TECHNOLOGY Boards ponder fate of voting machines



Some other countries are moving faster than the U.S. with electronic voting.
CLEVELAND (AP) -- Outdated machines that are a testament to the way Americans cast ballots before the 2000 election are collecting dust and waiting for a new life, possibly in an emerging Third World democracy or even a union contract vote.
Election boards around the country are trying to sell, recycle or dispose of countless voting machines rendered obsolete by a new federal law requiring upgrades.
"There is not a secondary market for used equipment at this point," said Keith Cunningham, director of the Allen County elections board in northwest Ohio and immediate past president of the Ohio Association of Election Officials.

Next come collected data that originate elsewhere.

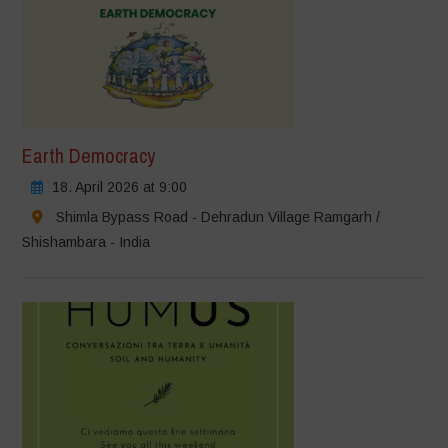
Earth Democracy
18. April 2026 at 9:00
Shimla Bypass Road - Dehradun Village Ramgarh /
Shishambara - India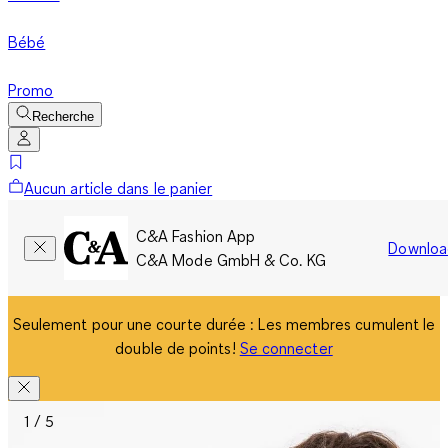
Bébé
Promo
Recherche
Aucun article dans le panier
C&A Fashion App
Downloa
C&A Mode GmbH & Co. KG
Seulement pour une courte durée : Les membres cumulent le
double de points!
Se connecter
1 / 5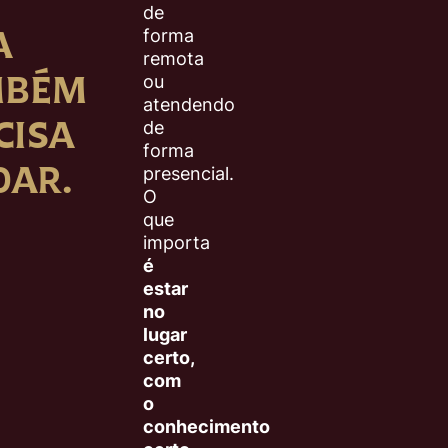
de
A
forma
remota
MBÉM
ou
atendendo
CISA
de
forma
AR.
presencial.
O
que
importa
é
estar
no
lugar
certo,
com
o
conhecimento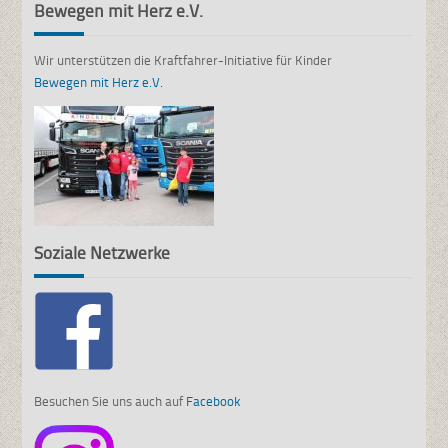
Bewegen mit Herz e.V.
Wir unterstützen die Kraftfahrer-Initiative für Kinder
Bewegen mit Herz e.V.
Soziale Netzwerke
Besuchen Sie uns auch auf
Facebook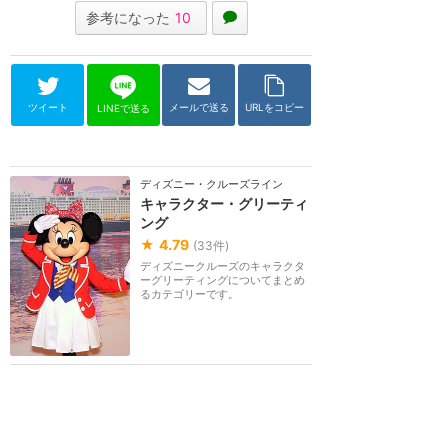
参考になった
10
ツイート
メールで送る
URLをコピー
LINEで送る
ディズニー・クルーズライン
キャラクター・グリーティ
ング
★
4.79
(
33
件)
ディズニークルーズのキャラクタ
ーグリーティングについてまとめ
るカテゴリーです。
キャラクター・グリーティングの感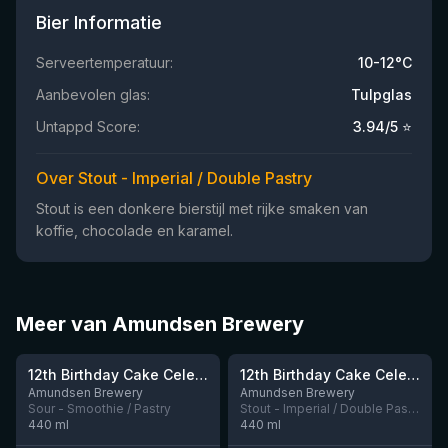
Bier Informatie
Serveertemperatuur:
10-12°C
Aanbevolen glas:
Tulpglas
Untappd Score:
3.94
/5 ⭐
Over Stout - Imperial / Double Pastry
Stout is een donkere bierstijl met rijke smaken van
koffie, chocolade en karamel.
Meer van Amundsen Brewery
★
3.87
12th Birthday Cake Celebration: Raspberry, Banana, Vanilla Ice Cream
12th Birthday Cake Celebration: Chocolate, Vanilla & Peanutbutter Cup Stout
Nog 8
Nog 3
Amundsen Brewery
Amundsen Brewery
Sour - Smoothie / Pastry
Stout - Imperial / Double Pastry
440
ml
440
ml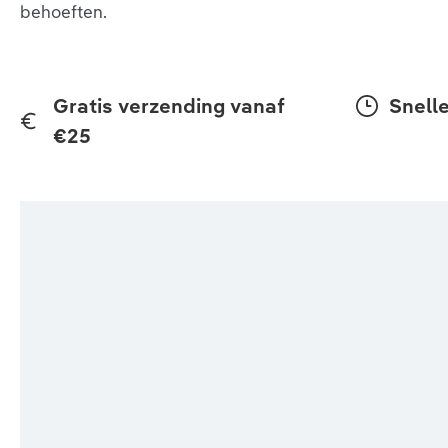
behoeften.
Gratis verzending vanaf
Snelle
€25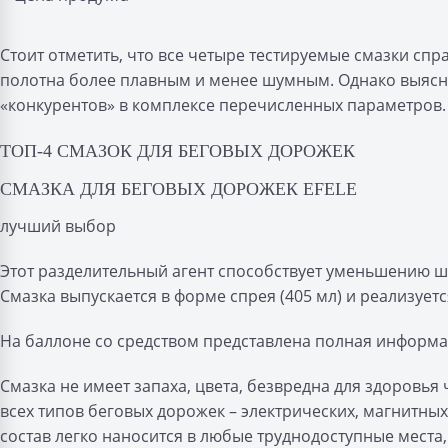
Стоит отметить, что все четыре тестируемые смазки спр
полотна более плавным и менее шумным. Однако выясни
«конкурентов» в комплексе перечисленных параметров.
ТОП-4 СМАЗОК ДЛЯ БЕГОВЫХ ДОРОЖЕК
СМАЗКА ДЛЯ БЕГОВЫХ ДОРОЖЕК EFELE
лучший выбор
Этот разделительный агент способствует уменьшению ш
Смазка выпускается в форме спрея (405 мл) и реализует
На баллоне со средством представлена полная информа
Смазка не имеет запаха, цвета, безвредна для здоровья
всех типов беговых дорожек – электрических, магнитных
состав легко наносится в любые труднодоступные места,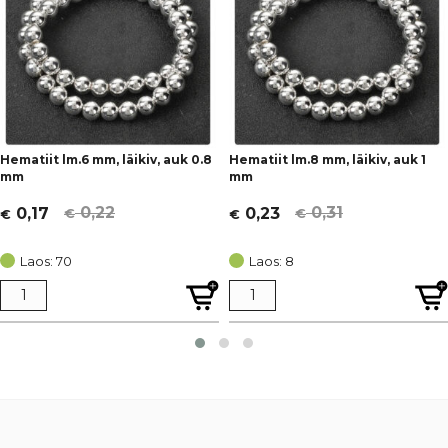
Hematiit lm.6 mm, läikiv, auk 0.8
Hematiit lm.8 mm, läikiv, auk 1
mm
mm
0,22
0,31
0,17
0,23
€
€
€
€
Algne
Current
Algne
Current
hind
price
hind
price
Laos: 70
Laos: 8
oli:
is:
oli:
is:
€ 0,22.
€ 0,17.
€ 0,31.
€ 0,23.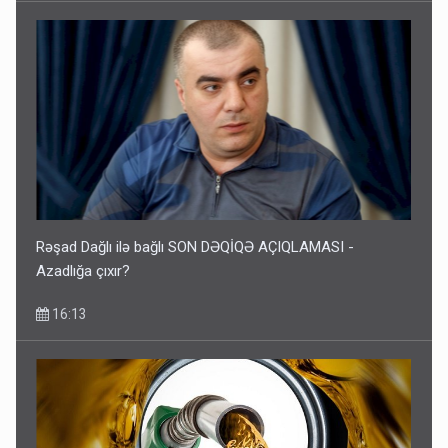
Rəşad Dağlı ilə bağlı SON DƏQİQƏ AÇIQLAMASI -
Azadlığa çıxır?
16:13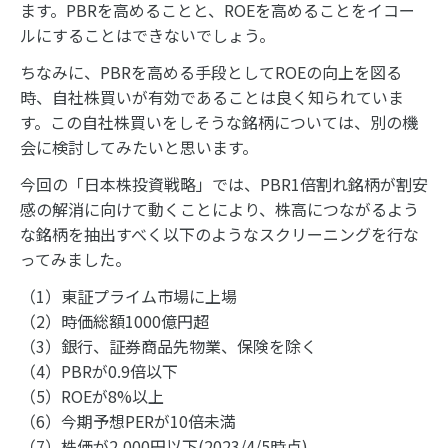
ます。PBRを高めることと、ROEを高めることをイコー
ルにすることはできないでしょう。
ちなみに、PBRを高める手段としてROEの向上を図る
時、自社株買いが有効であることは良く知られていま
す。この自社株買いをしそうな銘柄については、別の機
会に検討してみたいと思います。
今回の「日本株投資戦略」では、PBR1倍割れ銘柄が割安
感の解消に向けて動くことにより、株高につながるよう
な銘柄を抽出すべく以下のようなスクリーニングを行な
ってみました。
（1）東証プライム市場に上場
（2）時価総額1000億円超
（3）銀行、証券商品先物業、保険を除く
（4）PBRが0.9倍以下
（5）ROEが8%以上
（6）今期予想PERが10倍未満
（7）株価が2,000円以下(2023/4/5時点)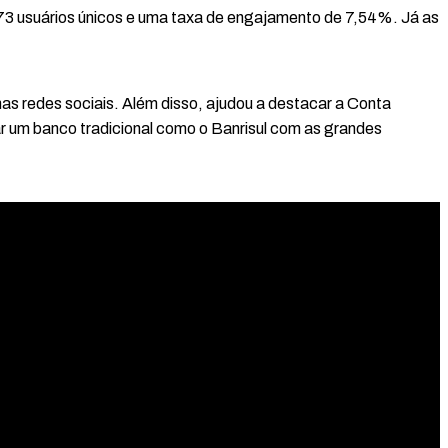
3 usuários únicos e uma taxa de engajamento de 7,54%. Já as
as redes sociais. Além disso, ajudou a destacar a Conta
rar um banco tradicional como o Banrisul com as grandes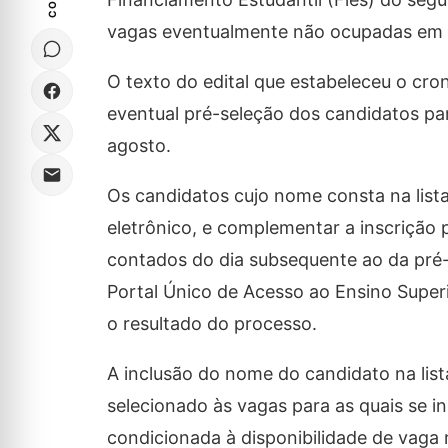
vagas eventualmente não ocupadas em in
O texto do edital que estabeleceu o cro
eventual pré-seleção dos candidatos par
agosto.
Os candidatos cujo nome consta na list
eletrônico, e complementar a inscrição p
contados do dia subsequente ao da pré-s
Portal Único de Acesso ao Ensino Supe
o resultado do processo.
A inclusão do nome do candidato na list
selecionado às vagas para as quais se i
condicionada à disponibilidade de vaga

The Allen County voting machines, bought in 1995 for $500,000, are collecting dust in a county-owned building because they didn't meet handicapped accessibility requirements.
Since the equipment was 10 years old, the county decided to replace the equipment rather than retrofit it to meet federal requirements, Cunningham said.
The scene is similar in many voting jurisdictions across the country where outdated punch-card and lever-type voting machines predate the Help America Vote Act (HAVA), which passed after the tumultuous 2000 election highlighted voting problems.
"Everywhere that they had punch cards and lever machines, they are getting rid of them," said Richard Smolka, who writes the Election Administration Reports newsletter in Washington, D.C., for election officials nationwide.
Explanation
The mounting pile of outdated machines has led to some creative thinking on what to do with the equipment. Smolka has heard of election boards offering old machines to schools for student government elections, but the idea has instructional limits in the classroom because the machines are no longer in use.
Cunningham has toyed with the idea of leasing obsolete equipment for elections involving unions or community groups. He jokes that the best scenario might be a Third World country that needs a quick infusion of voting machines.
"I'd like to think we could sell it to emerging democracies," he said.
In Muncie, Ind., Delaware County Clerk Karen D. Wenger has discussed the possibility of sending old voting machines to an African country. Nothing has been finalized, her office said Friday.
In Houston, Doug Lewis, executive director of the nonprofit, nonpartisan Election Center, jokes that the old machines have a future as boat anchors.
"They have very little value," he said. One idea he has heard for standup voting consoles: Have police use them as roadside incident stations where officers can write accident reports.
Lewis is skeptical that the machines will have a future overseas because some less-developed countries are moving faster than the United States in terms of electronic voting.
The machines, particularly aging punch-card and lever-type equipment, may not be worth much, even if there was a seller's market.
OK for other states
But in Lake County, located in Cleveland's northeast suburbs, 549 electronic voting machines purchased for $3 million in 1999 are compatible with current laws in several states but were rendered obsolete by an Ohio law requiring a paper audit that allows a voter to see a printout of his vote.
The county, which still owes $850,000 on the purchase, paid about $5,200 for each unit.
Janet Clair, director of the Lake County elections board, said she has gotten some serious inquiries about the unused equipment, which she believes is compliant with laws in Louisiana, New Jersey, New York, Nevada and Utah.
In Columbus, Franklin County still owes about $800,000 on 2,900 touch-pad machines it bought in 1992 but must replace. A Kentucky company bought some of the internal electronic components of the old machines and the county is grinding up the fiberglass cases and trashing them, elections director Matt Damschroder said.